In 1901, Hesse changed jobs and began working at the antiquarium Wattenwyl in Basel where he had more opportunities to release poems and small literary texts to journals. His new bookstore agreed to publish his next work, Posthumous Writings and Poems of Hermann Lauscher. In 1902, his mother died after a long and painful illness. With the publication Peter Camenzind in 1904, came a breakthrough: from now on, Hesse could make a living as a writer. That same year, Hesse married Maria Bernoulli and the couple settled down in Gaienhofen on Lake Constance, and began a family, eventually having three sons. In Gaienhofen, he wrote his second novel, Beneath the Wheel, which was published in 1906. By 1911, there was an increased dissonance in Hesse’s marital life, and he left for a long trip to Sri Lanka and Indonesia. Following Hesse's return, the family moved to Bern (1912), but the change of environment could not solve the marriage problems, as he himself confessed in his novel Rosshalde from 1914. A visit to India in these years was later reflected in Siddhartha (1922).
During World War I, Hesse wrote denunciations of militarism and nationalism, and edited a journal for German war prisoners and internees. This placed him in the middle of a serious political conflict, attacked by the German press, the recipient of hate mail, and distanced from old friends. Around the same time, a deeper life crisis befell Hesse with the death of his father, the serious illness of his son Martin, and his wife's schizophrenia. He was forced to leave his military service and begin receiving psychotherapy. This began for Hesse a long preoccupation with psychoanalysis, through which he came to know Carl Jung personally, and was challenged to new creative heights.

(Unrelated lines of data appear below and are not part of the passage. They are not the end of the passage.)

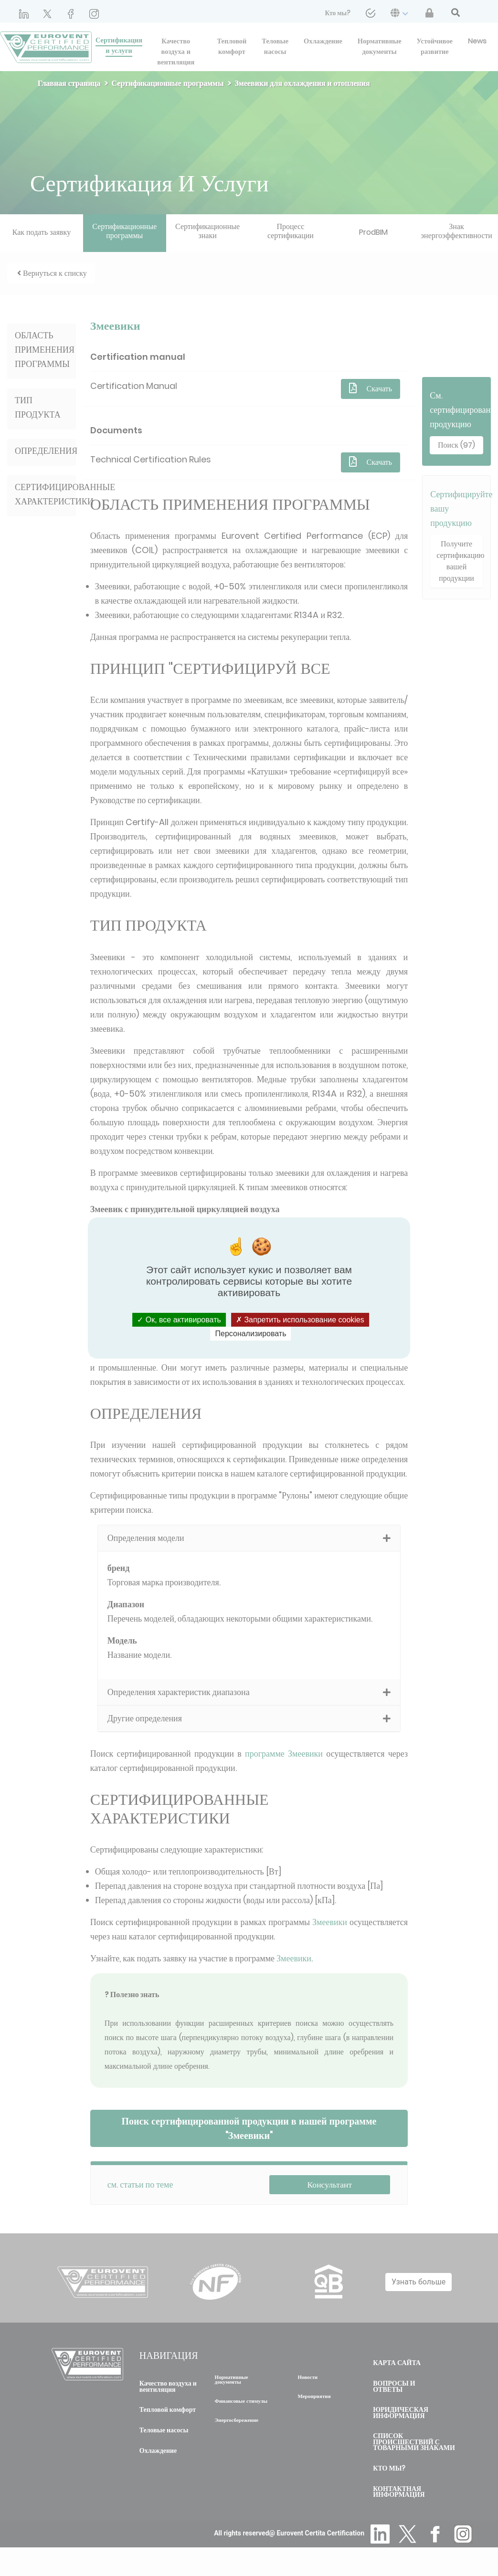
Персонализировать (250, 1334)
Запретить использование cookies (300, 1320)
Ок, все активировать (179, 1320)
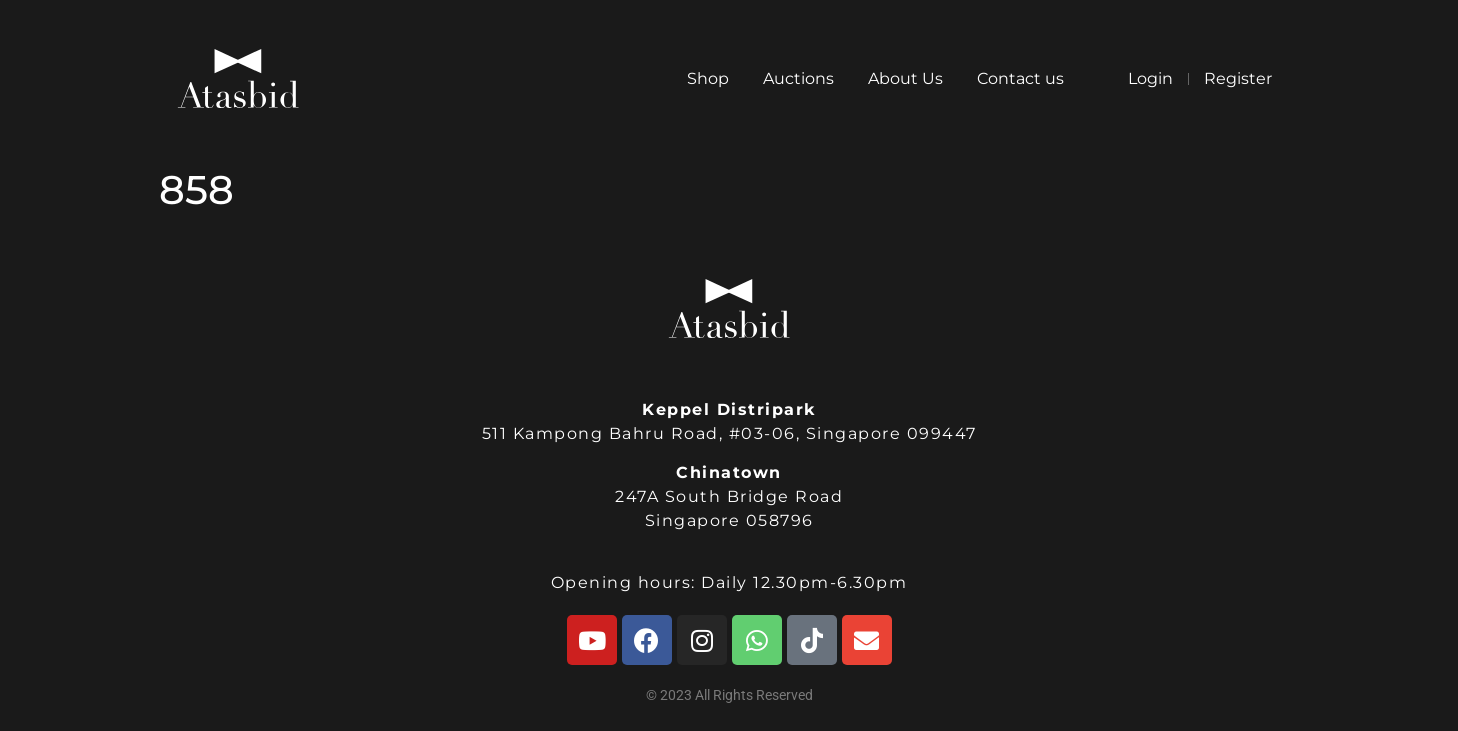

By the time Hesse returned to civilian life, his marriage had fallen apart. He became a permanent resident of Switzerland in 1919 and a citizen in 1923, settling in Montagnola. His next major works, Kurgast (1925) and The Nuremberg Trip (1927), were autobiographical narratives with ironic undertones and foreshadowed Hesse's following novel, Steppenwolf, which was published in 1927. In the ensuing years, Hesse observed the rise to power of Nazism in Germany with concern. In 1933, Bertolt Brecht and Thomas Mann made their travels into exile, each aided by Hesse. Hesse made a quiet statement of resistance by reviewing and publicizing the work of banned Jewish authors, including Franz Kafka. In the late 1930s, German journals stopped publishing Hesse's work, and the Nazis eventually banned it. Hesse’s final and longest novel is Das Glasperlenspiel (1943; English titles The Glass Bead Game and Magister Ludi). The last twenty years of Hesse’s life was mostly spent on publishing letters, essays and short stories.
Hesse died on 9 August 1962, aged 85, and was buried in the cemetery of Sant’Abbondio in Gentilino.